BEGIN The records

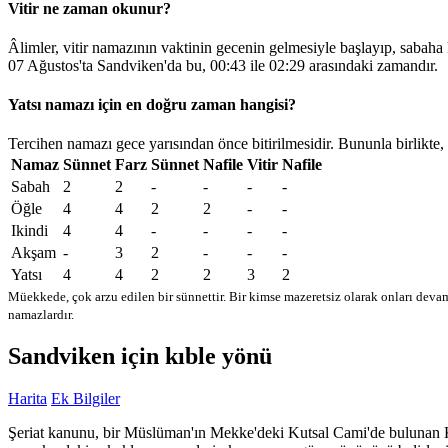
Vitir ne zaman okunur?
Âlimler, vitir namazının vaktinin gecenin gelmesiyle başlayıp, sabaha
07 Ağustos'ta Sandviken'da bu,
00:43
ile
02:29
arasındaki zamandır.
Yatsı namazı için en doğru zaman hangisi?
Tercihen namazı gece yarısından önce bitirilmesidir. Bununla birlikte,
Namaz
Sünnet
Farz
Sünnet
Nafile
Vitir
Nafile
Sabah
2
2
-
-
-
-
Öğle
4
4
2
2
-
-
Ikindi
4
4
-
-
-
-
Akşam
-
3
2
-
-
-
Yatsı
4
4
2
2
3
2
Müekkede, çok arzu edilen bir sünnettir. Bir kimse mazeretsiz olarak onları devam
namazlardır.
Sandviken için kıble yönü
Harita
Ek Bilgiler
Şeriat kanunu, bir Müslüman'ın Mekke'deki Kutsal Cami'de bulunan Kabe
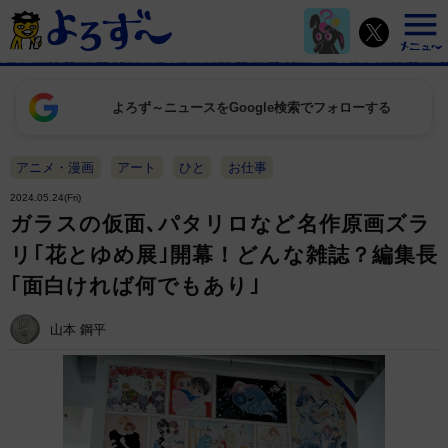
よろず～ニュースをGoogle検索でフォローする
アニメ・漫画
アート
ひと
お仕事
2024.05.24(Fri)
ガラスの仮面､パタリロなど名作原画ズラ
リ｢花とゆめ展｣開幕！どんな雑誌？編集長
｢面白ければ何でもあり｣
山本 鋼平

END The records

Assigned task: Which lines in the data above hold the string "Yatsı"? Show each one.

Answer:
Yatsı namazı için en doğru zaman hangisi?
Yatsı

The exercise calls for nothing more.